What does it take to turn a bad joke good?

We got three comedians to put a terrible joke into their show
20 September 2016

In a sadistic experiment, we made stand-ups work a painfully bad joke into their Edinburgh Fringe preview. Ralph Jones went along to find out if the unfunny can be made hilarious

How funny do you need to be to make something unfunny funny? What does it take for a terrible joke, a fat turkey in a world of swans, to soar into the air? We tend to assume that comedians are funny because they have brilliant material. But what if they are forced to tell a joke so bad it makes milk curdle? A joke that could start a civil war. Can a comedian polish a turd until it looks like a peach?

Jokes are peculiar – fragile and easily butchered. You will be familiar with the sensation of delivering a joke that dies on its arse in front of your friends. You laugh for a second, because no one else has. You say “Yeah…” and as you look down at your drink you realise that, because a man can never give birth, this is the worst pain you will ever experience.

But for you, the stakes are low. For someone whose jokes pay their rent, their career is on the line. In every gig there could be a producer lurking in the dark ready to fill the final seat on his red-hot panel show. Screw up a joke and that producer’s out the door. That slot on ITV2’s Super Funny Brilliant Legends? Never gonna happen.

The joke we have asked our three comedians – Rachel Parris, Andrew Hunter Murray and Joel Dommett – to deliver is an abomination. It goes as follows: “I went out with a redhead once. No hair; just a red head.”

That’s it. That’s the joke. Imagine telling that to a crowd who have paid to see you be funny.

When I deliver the line to Joel Dommett, I assume that either the phone line or he himself has died. He’s angry. Does it even qualify as a joke? We’re not sure. But by God we’re going to get comics to tell it. They’re all up for it, but the worry in their voices tells me one thing: they think it could end badly.

GROUND RULES

Obviously, we need rules in order to stop the comics shying away from the full horror of the joke. So they must not fundamentally alter its phrasing or let on that they have been told to include it.

Joel Dommett is a man who tells self-deprecating stories. Our joke, though it suits no one, suits his act the least. Before his gig at the Camden Comedy Club, an L-shaped room above the Camden Head, I can tell he is nervous. The stakes are high for him, a man with television credits to his name. “I’m just gonna be more descriptive about the story that I already have,” he says. “I’m just gonna riff on it and see where it goes. It’s a bold move.” He’s not convincing me or himself: he doesn’t have a sure grasp on how this joke is going to fit in his act. 

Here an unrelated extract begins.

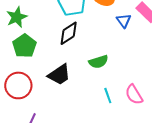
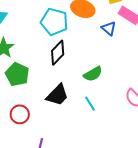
red circle: (18, 85) -> (20, 114), size x0.7
cyan line: (108, 96) -> (90, 104), moved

I prepare for things to get ugly.

Dommett has told me when he is due to unveil the line. As it approaches, 10 minutes in, I feel tense. Everyone around me is enjoying the show. Not for much longer, I think. He is describing an encounter with an extraordinarily drunk woman he met online and begins to segway into the joke: “People lie on their accounts,” he says. “She said that she was a redhead...” Here we go. Here we bloody go. “Turns out she didn’t have a red hair, she had literally...she was just sunburnt. She was sunburnt; she was just sunburnt.”

He gets it wrong. He bottles it. He mispronounces ‘red hair’ as ‘a red hair’, he changes the actual punchline and he repeats himself, the nerves getting the better of him. The audience laugh but they’re not entirely won over. No doubt about it, this is a misfire. The producer at the back of the room orders an Uber.

This joke is ugly but if it is to work, the comic will need to commit to its ugliness.

 

THE CHARACTER MAN

The Battersea Arts Centre is as unlike the Camden Head as it is possible to be. A vast space with stone steps and high ceilings, it is less like a comedy club and more like a wedding venue. In a small room here, Andrew Hunter Murray is due to perform as half a dozen characters. This may be his undoing. A stand-up bares their soul when they perform, chipping away at themselves and desperately flinging the fragments at the audience. With character comedy there is none of the same emotional honesty: where a stand-up lets an audience in, a character comedian holds them at bay.

I ask Murray what he does when a joke dies flat on its arse. “It does really shake you,” he says. “The natural instinct is to row back from what you’ve just said in the hope that maybe no one will notice or they’ll think you didn’t mean it as a joke.” This, he says, is the opposite of what you should do; you should instead “redouble your efforts”.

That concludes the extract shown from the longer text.